Seguo una lezione di vita che ho ereditato da un maestro di drammaturgia e che posso applicare in più contesti. Gli scalatori di alta montagna hanno come regola quella di non guardare mai né in giù né in su, ma solo il chiodo che si sta battendo altrimenti si rischia lo shock d’abisso. A me ha sempre aiutato tantissimo l’idea di guardare solo al chiodo che ho davanti. Adesso batto il chiodo della shortlist dei 15, poi batterò quello della cinquina se ci si arriva e così via. Non voglio lo shock d’abisso

Ti sei fatta un’idea degli altri film in competizione? 

Non riesco a vedere molti film nell’ultimo periodo a causa degli impegni, ma so che ci sono titoli molto interessanti. Mi piace il fatto che questo film abbia un’angolazione diversa, lavora su un grande fuori campo. Se dovessi giudicare da fuori sarei contenta di vedere un film che nel sottostrato ha la guerra, ma non la si vede mai in faccia. 

Che feedback hai ricevuto dalle proiezioni in sala con il pubblico? 

Il calore del film è discreto, arriva il giorno dopo, come una palla di neve che scende piano e inizia a diventare grande.
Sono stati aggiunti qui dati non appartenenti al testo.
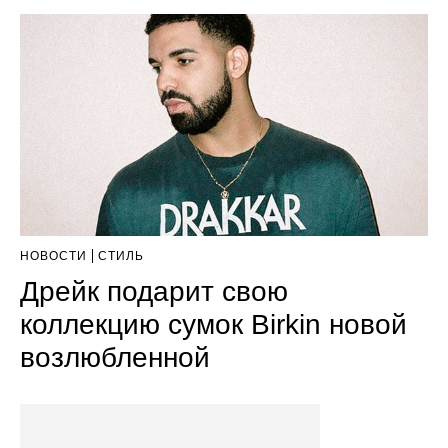
НОВОСТИ
СТИЛЬ
Дрейк подарит свою
коллекцию сумок Birkin новой
возлюбленной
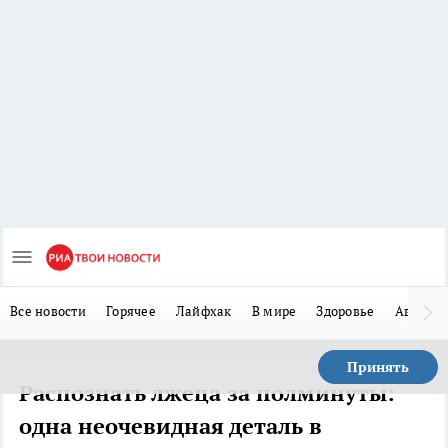
Все новости
Горячее
Лайфхак
В мире
Здоровье
Авто
Принять
Распознать лжеца за полминуты:
одна неочевидная деталь в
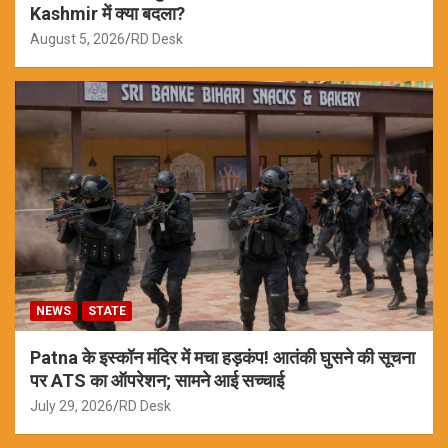
Kashmir में क्या बदला?
August 5, 2026
RD Desk
NEWS
STATE
Patna के इस्कॉन मंदिर में मचा हड़कंप! आतंकी घुसने की सूचना
पर ATS का ऑपरेशन; सामने आई सच्चाई
July 29, 2026
RD Desk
Ho sentito un bel silenzio in sala, una concentrazione e un apprezzamento ripetuti. Sono felice che il film sta arrivando come ci ho lavorato e come speravo arrivasse. Le domande più ricevute sono state in merito alla gestione del cast, che è molto misto a livello anagrafico.

Il numero di registe a vincere agli Oscar resta bassissimo. Cosa significherebbe per te, da donna? 

Quando ho iniziato io c’era una gran penuria di esempi. Sono andata avanti per necessità facendo una gran fatica in un ambito che è sempre stato visto come ‘maschile’. Sono contenta che i numeri possano cambiare, anche perché la diversificazione è cominciata ad arrivare negli ultimi anni. Io donna nata in provincia, ho avuto molte limitazioni, ho fatto una strada in salita e forse me la godo di più. 

Cosa pensi dell’industria e cosa ti è arrivato da Venezia? 

L’industria cinematografica è faticosa dal punto di vista umano, ho imparato che è un lavoro tremendo perché si passa dalle stelle alle stalle e questo può generare sofferenza. Io che ci sono arrivata tardi, in età matura, è come se avessi una bussola, un baricentro solido che non mi fa dipendere da giudizi esterni. Come non mi esalto troppo presto, non mi butto giù quando va male. Per me è importante continuare a fare la cosa che amo in maniera viscerale.